From lawyer to tallis weaver, from airline employee to community-relations director at a Jewish home for the aged-both were career changes that deepened each woman's sense of Jewishness. Audrey Korotkin, 46, however, made perhaps the greatest career leap. The former radio reporter and marketing expert for the horse-racing industry is now a rabbi.

"I grew up in a non-observant household," she says. "When I married a man who converted to Judaism and we started taking Jewish education classes at our synagogue, I didn't have a clue." Korotkin's horse race–marketing job in Louisville had ended shortly before her marriage, and she was exploring new career possibilities. "Rabbi" was not one of them.
"Our synagogue, Temple Shalom in Louisville, needed help with marketing and PR, so I volunteered to swap my skills in exchange for Hebrew lessons from the rabbi," she recalls. "I fell in love with Judaism-the language, the ritual, the history. At some point along the way, I woke up one morning and said I have to be a rabbi. Judaism is what I should be doing, not just in my spare time, but every day."

It's one thing to want to become a rabbi, another to put in the required five years of study and training. Especially when you're in your thirties. Korotkin says that the most difficult part was leaving her husband for the first year of study, in Israel. "Don was running a business and couldn't drop everything and come with me. So there I was, only five years married, and suddenly I'm living without my husband. I was miserable until I got back to the States and back to Don."
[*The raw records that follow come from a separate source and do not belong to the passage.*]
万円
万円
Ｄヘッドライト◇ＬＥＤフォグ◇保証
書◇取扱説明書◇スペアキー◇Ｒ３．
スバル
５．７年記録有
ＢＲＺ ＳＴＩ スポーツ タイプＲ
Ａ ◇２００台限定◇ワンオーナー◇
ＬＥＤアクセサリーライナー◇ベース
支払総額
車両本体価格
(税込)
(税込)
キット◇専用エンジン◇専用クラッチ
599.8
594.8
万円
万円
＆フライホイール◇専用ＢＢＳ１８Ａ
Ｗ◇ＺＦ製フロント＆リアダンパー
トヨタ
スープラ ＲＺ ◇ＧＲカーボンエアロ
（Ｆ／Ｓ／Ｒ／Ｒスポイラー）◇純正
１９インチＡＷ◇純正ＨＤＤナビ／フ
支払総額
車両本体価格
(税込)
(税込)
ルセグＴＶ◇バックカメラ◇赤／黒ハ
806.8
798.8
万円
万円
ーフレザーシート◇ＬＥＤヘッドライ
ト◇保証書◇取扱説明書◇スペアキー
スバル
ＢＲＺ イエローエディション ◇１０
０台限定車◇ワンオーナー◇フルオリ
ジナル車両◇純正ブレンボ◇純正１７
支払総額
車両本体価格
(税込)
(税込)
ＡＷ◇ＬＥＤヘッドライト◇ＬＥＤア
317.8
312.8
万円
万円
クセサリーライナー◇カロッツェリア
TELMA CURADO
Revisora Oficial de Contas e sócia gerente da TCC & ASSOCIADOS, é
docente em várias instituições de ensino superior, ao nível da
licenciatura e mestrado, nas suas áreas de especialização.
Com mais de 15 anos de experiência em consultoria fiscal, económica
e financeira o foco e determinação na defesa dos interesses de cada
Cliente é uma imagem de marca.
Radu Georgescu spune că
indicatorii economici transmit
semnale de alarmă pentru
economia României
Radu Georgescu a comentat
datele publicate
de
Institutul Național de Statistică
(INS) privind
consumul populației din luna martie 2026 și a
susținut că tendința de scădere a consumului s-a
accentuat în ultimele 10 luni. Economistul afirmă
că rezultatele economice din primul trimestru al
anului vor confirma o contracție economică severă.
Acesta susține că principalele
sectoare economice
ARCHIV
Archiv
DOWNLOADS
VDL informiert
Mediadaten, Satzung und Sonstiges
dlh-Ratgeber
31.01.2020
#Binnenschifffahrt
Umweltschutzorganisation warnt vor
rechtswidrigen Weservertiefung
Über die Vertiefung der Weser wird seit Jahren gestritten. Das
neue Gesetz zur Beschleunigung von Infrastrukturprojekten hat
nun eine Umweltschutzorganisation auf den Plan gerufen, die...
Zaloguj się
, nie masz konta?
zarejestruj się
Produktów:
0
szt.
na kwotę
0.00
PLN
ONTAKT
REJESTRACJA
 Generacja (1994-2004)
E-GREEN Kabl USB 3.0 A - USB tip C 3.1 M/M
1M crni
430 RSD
While Korotkin was in Israel, her husband moved them to Cincinnati, to a house near the Hebrew Union College campus where, upon her return, she thrived. "I did well in my studies, and after winning a battle with breast cancer, I stayed on to teach," she says. "I considered pursuing a teaching career there." A rabbi who had been one of Korotkin's mentors told her about Temple Judea Mizpah in Skokie, Ill., which needed a rabbi. "They hadn't had a rabbi for some time," she recalls. "He said they needed someone to take care of them."
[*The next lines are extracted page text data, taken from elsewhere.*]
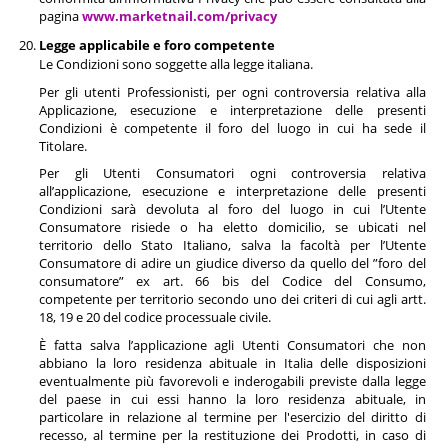
pagina
www.marketnail.com/privacy
Legge applicabile e foro competente
Le Condizioni sono soggette alla legge italiana.
Per gli utenti Professionisti, per ogni controversia relativa alla
Applicazione, esecuzione e interpretazione delle presenti
Condizioni è competente il foro del luogo in cui ha sede il
Titolare.
Per gli Utenti Consumatori ogni controversia relativa
all’applicazione, esecuzione e interpretazione delle presenti
Condizioni sarà devoluta al foro del luogo in cui l’Utente
Consumatore risiede o ha eletto domicilio, se ubicati nel
territorio dello Stato Italiano, salva la facoltà per l’Utente
Consumatore di adire un giudice diverso da quello del ”foro del
consumatore” ex art. 66 bis del Codice del Consumo,
competente per territorio secondo uno dei criteri di cui agli artt.
18, 19 e 20 del codice processuale civile.
È fatta salva l’applicazione agli Utenti Consumatori che non
abbiano la loro residenza abituale in Italia delle disposizioni
eventualmente più favorevoli e inderogabili previste dalla legge
del paese in cui essi hanno la loro residenza abituale, in
particolare in relazione al termine per l'esercizio del diritto di
recesso, al termine per la restituzione dei Prodotti, in caso di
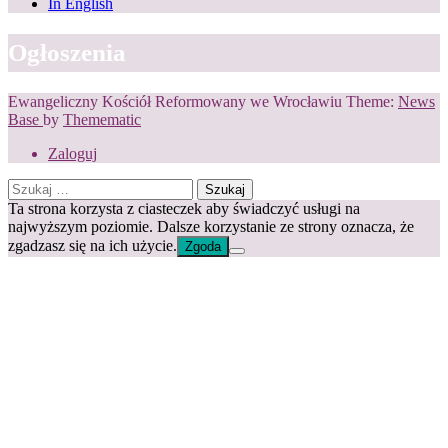
In English
Ogłoszenia
Ewangeliczny Kościół Reformowany we Wrocławiu Theme:
News
Base
by
Themematic
Zaloguj
Szukaj:
Ta strona korzysta z ciasteczek aby świadczyć usługi na
najwyższym poziomie. Dalsze korzystanie ze strony oznacza, że
zgadzasz się na ich użycie.
Zgoda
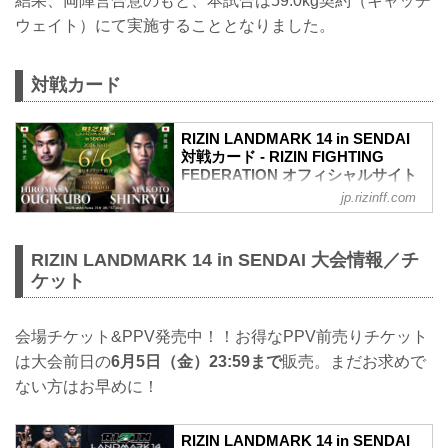
結果、両陣営合意のもと、本試合は59.0kg契約（キャッチ
ウェイト）にて実施することとなりました。
対戦カード
RIZIN LANDMARK 14 in SENDAI
対戦カード - RIZIN FIGHTING
FEDERATION オフィシャルサイト
jp.rizinff.com
フライ級タイトルマッチ／扇久保博正 vs.
神龍誠
フライ級タイトルマッチ
RIZIN LANDMARK 14 in SENDAI 大会情報／チ
RIZIN MMAルール：5分 3R（57.0kg）
扇久保博正 vs. 神龍誠
ケット
元谷友貴 vs. トニー・ララミー
RIZIN MMAルール：5分 3R（57.0kg）
元谷友貴 vs. トニー・ララミー
会場チケット&PPV発売中！！お得なPPV前売りチケット
矢地祐介 vs. ISAO
は大会前日の
6月5日（金）23:59まで
販売。まだお求めで
RIZIN MMAルール：5分3R（71.0kg）
ない方はお早めに！
矢地祐介 vs. ISAO
“ブラックパンサー”ベイノア vs. 芳賀ビラ
ル海
RIZIN LANDMARK 14 in SENDAI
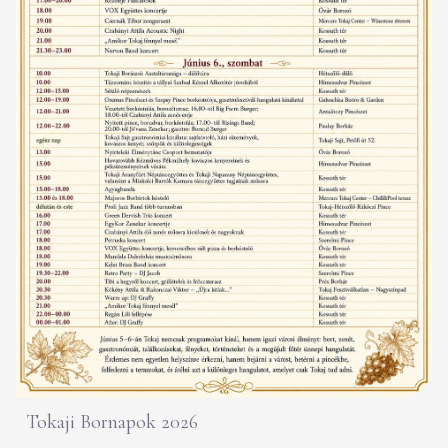
Tokaji Bornapok 2026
It's unusual for a person to apply for the position of solo rabbi at a congregation unless he or she has three years of field experience. Nevertheless, Korotkin applied for the job. "From our very first set of meetings, it felt wonderful on both sides," she says. "We all knew it was going to happen." Korotkin has been rabbi at Temple Judea Mizpah for four years now. "The experience has brought me back to my original reason for becoming a rabbi—to be a part of congregational life."
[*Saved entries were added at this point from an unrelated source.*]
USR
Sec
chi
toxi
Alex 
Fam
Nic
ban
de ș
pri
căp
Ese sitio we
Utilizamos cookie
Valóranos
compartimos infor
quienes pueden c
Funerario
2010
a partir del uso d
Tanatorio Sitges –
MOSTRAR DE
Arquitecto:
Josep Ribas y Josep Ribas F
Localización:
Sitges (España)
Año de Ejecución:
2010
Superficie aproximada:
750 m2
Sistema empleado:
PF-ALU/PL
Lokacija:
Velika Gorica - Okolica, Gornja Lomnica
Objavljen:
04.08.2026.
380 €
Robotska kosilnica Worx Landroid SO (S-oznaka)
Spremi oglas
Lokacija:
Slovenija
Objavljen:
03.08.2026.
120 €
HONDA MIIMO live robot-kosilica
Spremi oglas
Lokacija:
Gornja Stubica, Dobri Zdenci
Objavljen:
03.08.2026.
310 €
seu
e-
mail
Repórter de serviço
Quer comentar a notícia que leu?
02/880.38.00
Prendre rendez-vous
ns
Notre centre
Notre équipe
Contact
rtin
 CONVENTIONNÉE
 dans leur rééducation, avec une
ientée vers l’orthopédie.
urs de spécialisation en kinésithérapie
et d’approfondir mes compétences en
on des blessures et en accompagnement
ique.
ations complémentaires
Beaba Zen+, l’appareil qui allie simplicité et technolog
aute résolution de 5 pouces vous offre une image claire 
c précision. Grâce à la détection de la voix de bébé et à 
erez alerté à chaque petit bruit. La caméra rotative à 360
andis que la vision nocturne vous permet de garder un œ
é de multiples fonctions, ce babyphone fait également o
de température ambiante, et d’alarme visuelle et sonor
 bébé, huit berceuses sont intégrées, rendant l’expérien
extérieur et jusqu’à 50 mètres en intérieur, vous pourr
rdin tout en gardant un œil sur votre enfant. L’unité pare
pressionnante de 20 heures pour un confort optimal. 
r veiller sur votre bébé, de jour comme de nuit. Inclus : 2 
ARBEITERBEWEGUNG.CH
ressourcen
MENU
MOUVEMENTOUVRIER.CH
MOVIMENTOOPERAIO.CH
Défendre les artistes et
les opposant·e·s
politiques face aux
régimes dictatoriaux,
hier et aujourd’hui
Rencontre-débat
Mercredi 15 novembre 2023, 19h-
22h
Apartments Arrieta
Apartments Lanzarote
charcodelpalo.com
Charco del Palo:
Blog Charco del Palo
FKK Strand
Korotkin points out one of the advantages of her new career over her previous one. "As a journalist, I found myself on the outside looking in. I was telling people's stories but not impacting them. As a rabbi, I'm impacting them," she explains. "In Judaism, we're a little nervous about saying this is a 'calling,' but for me it was. Becoming a rabbi was a spiritual decision, something I just needed to do."

If, after reading this, you feel that you too would thrive in a new career that intensifies your sense of Jewishness, consider the advice of life coach Laura Geduldig, who says it's not like finding a job on Monster.com. "Focus in on your interests, what gives you satisfaction during your free time or what you always dreamed of doing." But how? "I'm a believer in connecting with one's self through meditation, Yoga, walks on the beach, journaling, talking to a therapist or a coach," she says. "In times of transition, it's helpful to have a lot of support. Once you get clarity on what direction you are heading, the next step is to point your toes in that direction and start moving.

"Create large arching goals, such as where you want to be in six months or a year, and then break them down into weekly or daily action items that will move you closer to making your dreams a reality. Most important, don't give up!"

Sharon Boorstin is the author of Let Us Eat Cake: Adventures in Food and Friendship (Regan Books/HarperCollins).